School Notes

CSC411 Reading 1

RL (Reinforced Learning) is a type of machine learning that takes place over a series of steps leading to a payoff result.

The job of an RL system is to define a reinforcement function, a mapping from state/action pairs to reinforcements (a scalar value determing the value of taking that action). State starts at an initial state and the goal is to reach a terminal state while maximizing reinforcement.

Reinforcement Function Classes

There are three main classes of reinforcement functions:

  1. Pure Delayed Reward and Avoidance Problems

  2. reinforcement is always zero except at the terminal(payoff) state.

  3. sign of the scalar value at the terminal state determines whether the goal state is a reward (positive) or something to avoid (negative).
  4. causes the agent to naturally avoid states that result in a loss and aim for states that result in a win.
  5. e.g. backgammon has a state where you have purely lost and a state where you have purely won.

  6. Minimum Time To Goal

  7. makes agent perform actions that minimize the time to reach a goal state.

  8. e.g. car on the hill, assign -1 to all state/action pairs except for ones that bring the car closer to the top of the hill via movement.

  9. Games

  10. state involves two players opposing each other. Ultimately ends up choosing actions that are the best for the player in a worst-case scenario.

Choosing Actions: The Value Function

Policy: determines which actions are associated with which states.

Value: sum of reinforcements for a given state received when starting in that state and following a fixed policy to a terminal state.

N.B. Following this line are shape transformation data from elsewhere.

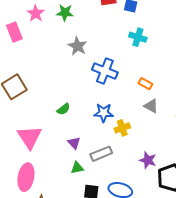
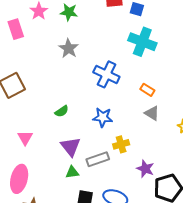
cyan cross: (138, 37) -> (142, 42), size x1.5
gray star: (77, 46) -> (69, 48), moved
yellow cross: (122, 128) -> (121, 144), moved
pink triangle: (30, 137) -> (25, 138), size x0.6
purple triangle: (74, 143) -> (71, 147), size x1.5

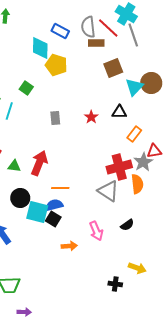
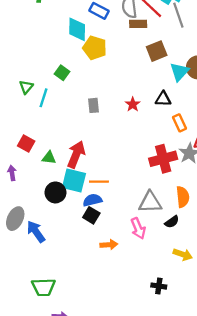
orange rectangle: (134, 134) -> (179, 123), turned -63
orange semicircle: (137, 184) -> (183, 197), moved
gray triangle: (108, 191) -> (150, 202), moved, turned -35
cyan square: (37, 212) -> (74, 181), moved
yellow arrow: (137, 268) -> (183, 254), moved

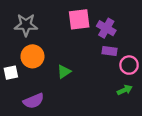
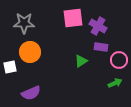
green triangle: (64, 72) -> (81, 61), moved

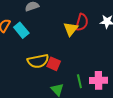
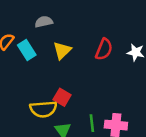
yellow triangle: (71, 29) -> (62, 50), moved
yellow semicircle: (38, 61) -> (43, 109), moved

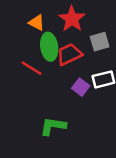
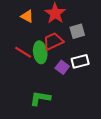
green ellipse: (49, 47) -> (40, 52), moved

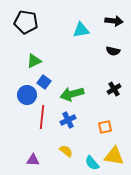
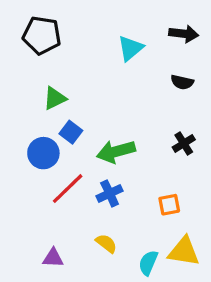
cyan triangle: (81, 30) -> (131, 48), turned -30
red line: (42, 117) -> (68, 189), turned 40
cyan semicircle: (92, 163) -> (148, 263), turned 63

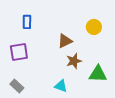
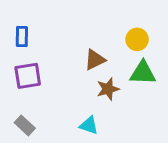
blue rectangle: (27, 22) -> (22, 36), moved
green triangle: (98, 74) -> (143, 73), moved

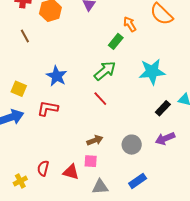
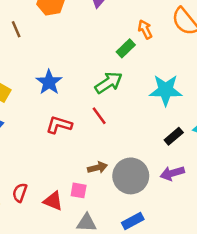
red L-shape: (48, 108) -> (59, 125), moved
brown arrow: (95, 140) -> (97, 168), moved
gray circle: (132, 145) -> (131, 176), size x1.5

Optimal policy is mapping states to actions such that the reinforcement is maximized when starting in some arbitrary state and following a fixed policy to the terminal state. So the value of a state will be dependent on the choice of the policy.

The value function is a mapping from state to state values. It can be approximated using a function approximator. e.g. if you have a policy that is non-deterministic, the value of a state might be the average reinforcement gained from using that policy to reach a goal state.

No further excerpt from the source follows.